▸ TASK PROMPT:
Show all lines containing "Люстра" from the data below.
[[ DATA PROVIDED, beginning ]]
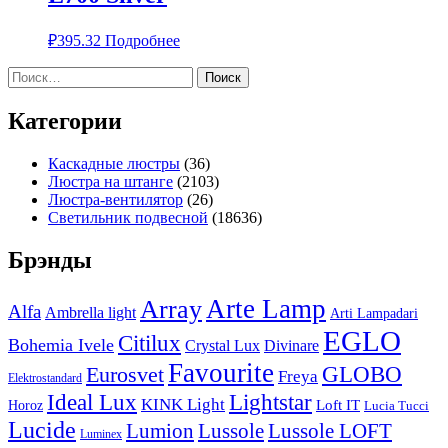
₽
395.32
Подробнее
Найти:
Категории
Каскадные люстры
(36)
Люстра на штанге
(2103)
Люстра-вентилятор
(26)
Светильник подвесной
(18636)
Брэнды
Arte Lamp
Array
Alfa
Ambrella light
Arti Lampadari
EGLO
Citilux
Bohemia Ivele
Crystal Lux
Divinare
Favourite
Eurosvet
GLOBO
Freya
Elektrostandard
Ideal Lux
Lightstar
KINK Light
Loft IT
Horoz
Lucia Tucci
Lucide
Lussole
Lumion
Lussole LOFT
Luminex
[[ DATA PROVIDED, end ]]
▸ TASK RESULT:
Люстра на штанге
Люстра-вентилятор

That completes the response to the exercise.